The inaugural session came four months after September parliamentary elections that were marred by violence and allegations of fraud and which are still being investigated by a special tribunal.
The president had wanted to delay the inauguration by a month to allow the special court to investigate complaints of election fraud.
Karzai set up the special election court, which can disqualify candidates if they are found guilty of corruption. Lawmakers accused Karzai of seeking to remove opponents from their newly won seats and threatened to convene without him.
Under pressure, Karzai backed down and agreed the opening session should go ahead.
But he reminded the lawmakers that many questions related to the elections still remain unanswered.

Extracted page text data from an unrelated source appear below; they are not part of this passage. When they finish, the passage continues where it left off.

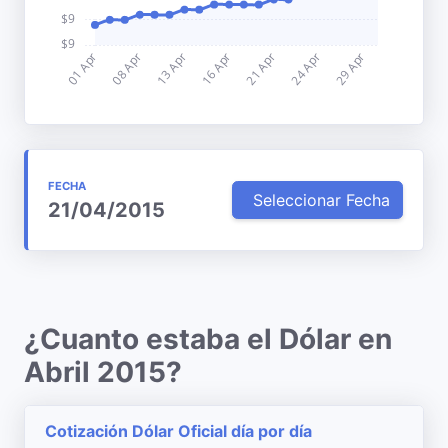
FECHA
Seleccionar Fecha
21/04/2015
¿Cuanto estaba el Dólar en
Abril 2015?
Cotización Dólar Oficial día por día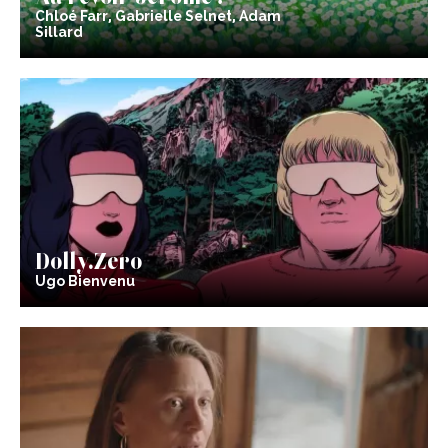
Chloé Farr, Gabrielle Selnet, Adam
Sillard
Dolly.Zero
Ugo Bienvenu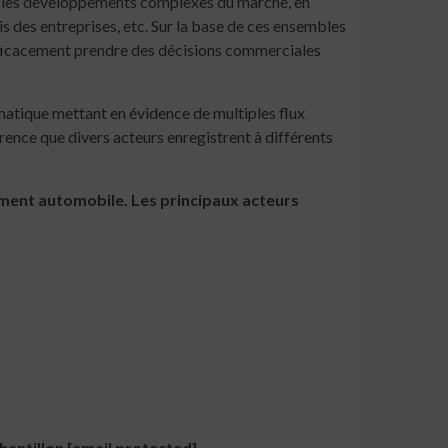
ur les développements complexes du marché, en
s des entreprises, etc. Sur la base de ces ensembles
fficacement prendre des décisions commerciales
atique mettant en évidence de multiples flux
rrence que divers acteurs enregistrent à différents
ement automobile. Les principaux acteurs
antillon [email protected]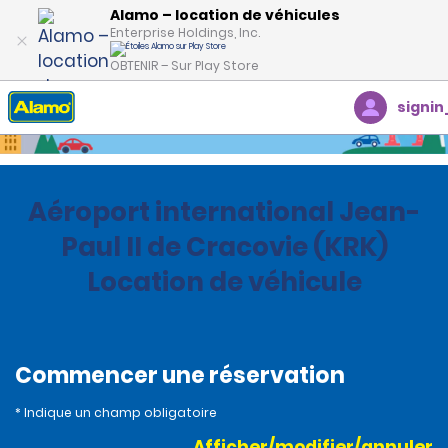
Alamo – location de véhicules
Enterprise Holdings, Inc.
OBTENIR – Sur Play Store
signin
Accueil
Succursales
Poland
Aéroport international Jean-
Paul II de Cracovie (KRK)
Location de véhicule
Commencer une réservation
* Indique un champ obligatoire
Afficher/modifier/annuler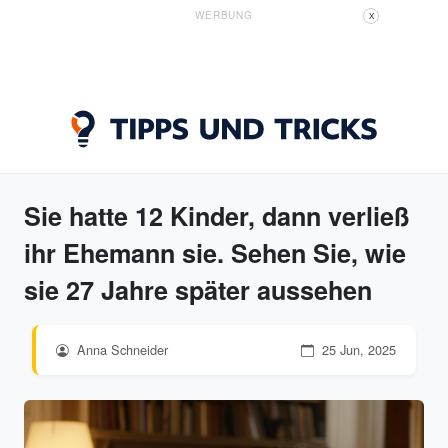
WERBUNG
X
Sie hatte 12 Kinder, dann verließ
ihr Ehemann sie. Sehen Sie, wie
sie 27 Jahre später aussehen
Anna Schneider
25 Jun, 2025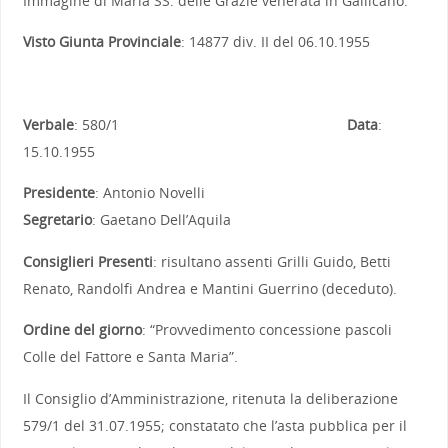
Immagine di Maria SS. delle Grazie venerata in Gallicano.
Visto Giunta Provinciale
: 14877 div. II del 06.10.1955
Verbale
: 580/1
Data
:
15.10.1955
Presidente
: Antonio Novelli
Segretario
: Gaetano Dell’Aquila
Consiglieri Presenti
: risultano assenti Grilli Guido, Betti
Renato, Randolfi Andrea e Mantini Guerrino (deceduto).
Ordine del giorno
: “Provvedimento concessione pascoli
Colle del Fattore e Santa Maria”.
Il Consiglio d’Amministrazione, ritenuta la deliberazione
579/1 del 31.07.1955; constatato che l’asta pubblica per il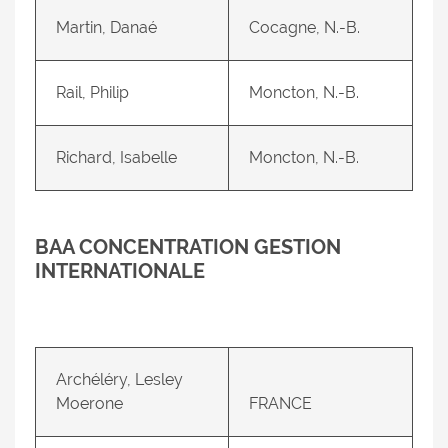
Martin, Danaé
Cocagne, N.-B.
Rail, Philip
Moncton, N.-B.
Richard, Isabelle
Moncton, N.-B.
BAA CONCENTRATION GESTION
INTERNATIONALE
Archéléry, Lesley
Moerone
FRANCE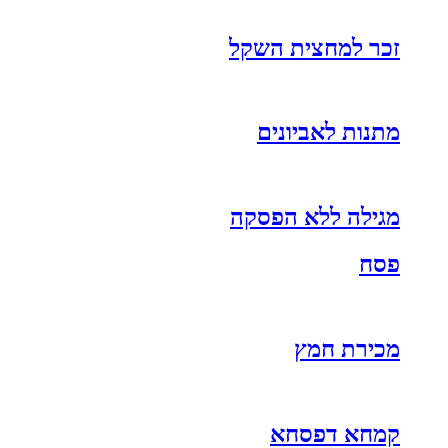
זכר למחצית השקל
מתנות לאביונים
מגילה ללא הפסקה
פסח
מכירת חמץ
קמחא דפסחא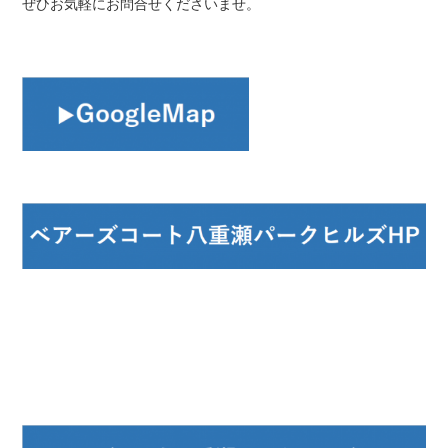
ぜひお気軽にお問合せくださいませ。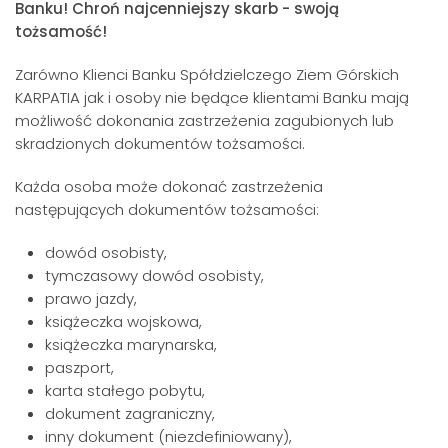
Banku! Chroń najcenniejszy skarb - swoją
tożsamość!
Zarówno Klienci Banku Spółdzielczego Ziem Górskich
KARPATIA jak i osoby nie będące klientami Banku mają
możliwość dokonania zastrzeżenia zagubionych lub
skradzionych dokumentów tożsamości.
Każda osoba może dokonać zastrzeżenia
następujących dokumentów tożsamości:
dowód osobisty,
tymczasowy dowód osobisty,
prawo jazdy,
książeczka wojskowa,
książeczka marynarska,
paszport,
karta stałego pobytu,
dokument zagraniczny,
inny dokument (niezdefiniowany),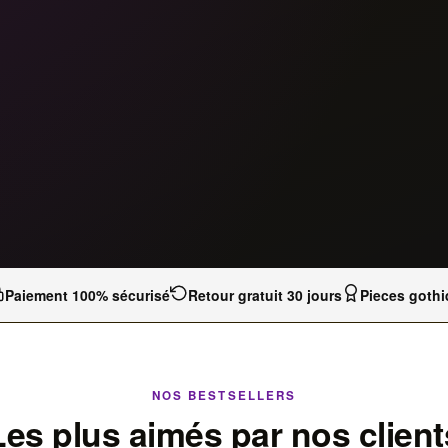
Paiement 100% sécurisé
Retour gratuit 30 jours
Pieces gothi
NOS BESTSELLERS
Les plus aimés par nos client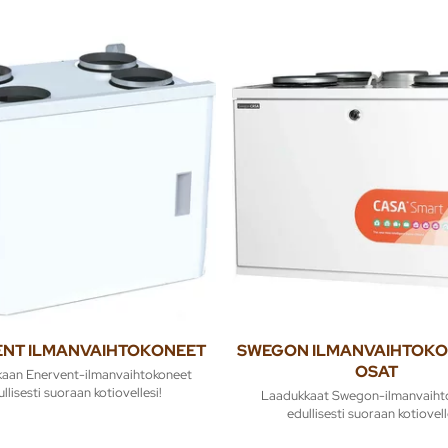
NT ILMANVAIHTOKONEET
SWEGON ILMANVAIHTOKO
OSAT
aan Enervent-ilmanvaihtokoneet
llisesti suoraan kotiovellesi!
Laadukkaat Swegon-ilmanvaiht
edullisesti suoraan kotiovell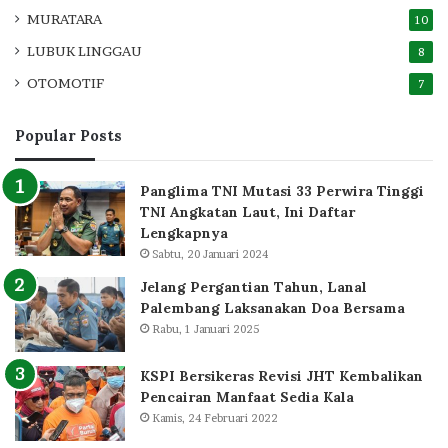
MURATARA
10
LUBUK LINGGAU
8
OTOMOTIF
7
Popular Posts
Panglima TNI Mutasi 33 Perwira Tinggi
TNI Angkatan Laut, Ini Daftar
Lengkapnya
Sabtu, 20 Januari 2024
Jelang Pergantian Tahun, Lanal
Palembang Laksanakan Doa Bersama
Rabu, 1 Januari 2025
KSPI Bersikeras Revisi JHT Kembalikan
Pencairan Manfaat Sedia Kala
Kamis, 24 Februari 2022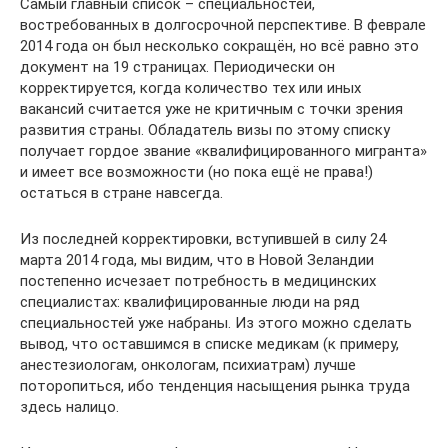
Самый главный список – специальностей,
востребованных в долгосрочной перспективе. В феврале
2014 года он был несколько сокращён, но всё равно это
документ на 19 страницах. Периодически он
корректируется, когда количество тех или иных
вакансий считается уже не критичным с точки зрения
развития страны. Обладатель визы по этому списку
получает гордое звание «квалифицированного мигранта»
и имеет все возможности (но пока ещё не права!)
остаться в стране навсегда.
Из последней корректировки, вступившей в силу 24
марта 2014 года, мы видим, что в Новой Зеландии
постепенно исчезает потребность в медицинских
специалистах: квалифицированные люди на ряд
специальностей уже набраны. Из этого можно сделать
вывод, что оставшимся в списке медикам (к примеру,
анестезиологам, онкологам, психиатрам) лучше
поторопиться, ибо тенденция насыщения рынка труда
здесь налицо.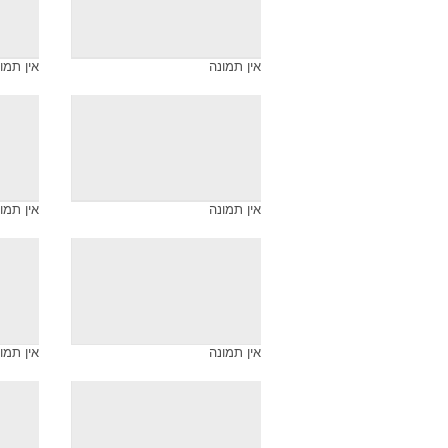
אין תמונה
אין תמו
אין תמונה
אין תמו
אין תמונה
אין תמו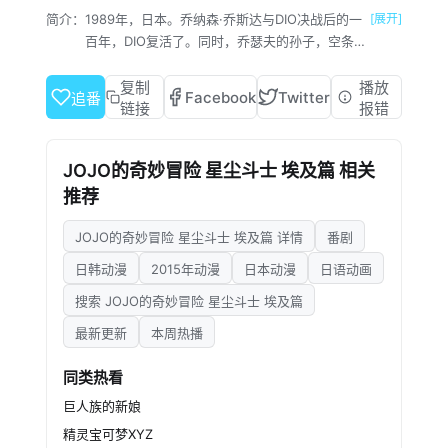
简介：
1989年，日本。乔纳森·乔斯达与DIO决战后的一
[展开]
百年，DIO复活了。同时，乔瑟夫的孙子，空条
承太郎发现自己有幽波纹（替身）能力，DIO的
复活影响了没有替身抵抗能力的母亲，陷入病危
复制
播放
Facebook
Twitter
追番
情况；为了拯救命在旦夕的母亲，承太郎与乔瑟
链接
报错
夫出发前往DIO的所在地——埃及。
JOJO的奇妙冒险 星尘斗士 埃及篇 相关
推荐
JOJO的奇妙冒险 星尘斗士 埃及篇 详情
番剧
日韩动漫
2015年动漫
日本动漫
日语动画
搜索 JOJO的奇妙冒险 星尘斗士 埃及篇
最新更新
本周热播
同类热看
巨人族的新娘
精灵宝可梦XYZ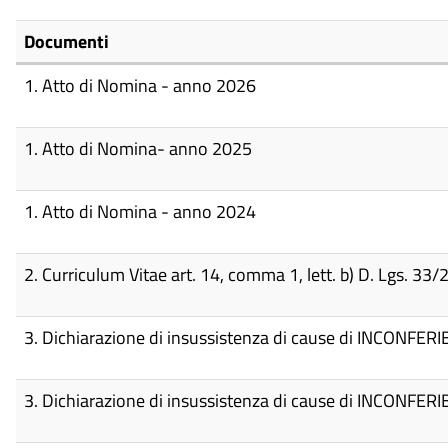
Documenti
1. Atto di Nomina - anno 2026
1. Atto di Nomina- anno 2025
1. Atto di Nomina - anno 2024
2. Curriculum Vitae art. 14, comma 1, lett. b) D. Lgs. 
3. Dichiarazione di insussistenza di cause di INCONFERIBI
3. Dichiarazione di insussistenza di cause di INCONFERIBI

"I hope that in the light of our constitution, the three pillars of the Afghan state -- the judiciary, the executive, and the legislative -- would undertake joint efforts to answer the needs and aspirations of the people," Karzai said. "[I hope that] they would jointly work toward a stable and law-abiding Afghanistan."
Today's inauguration is seen as a victory for the newly elected members of the lower house of parliament.
Karzai's overall tone during his hour-long inauguration address was, however, conciliatory.
"It is natural that there is competition during the elections. It is natural that there are problems, but when the competition ends, the national unity starts," he told lawmakers.
But the political crisis could linger even after today's inauguration, as the probe into the election results continues.
Observers suggest that any disqualifications of sitting lawmakers might strengthen opposition to Karzai and widen the gulf between the president and the parliament.
Elsewhere in his address, in a thinly veiled reference to the pressures he has been facing from Western diplomats, the Afghan president returned to the issue of "foreign interference" many times and termed it a "serious problem."
"During the election process, we faced serious problems in protecting people's votes, preventing fraud, and from the interference of foreigners," he said.
Karzai, who developed sharp differences with his Western backers during the 2009 presidential election, said foreign interference in the vote had led to a less transparent election.
"We must 'Afghanize' government institutions and the elections. Undoubtedly, elections convened by the Afghans will be more transparent, less expensive," he said.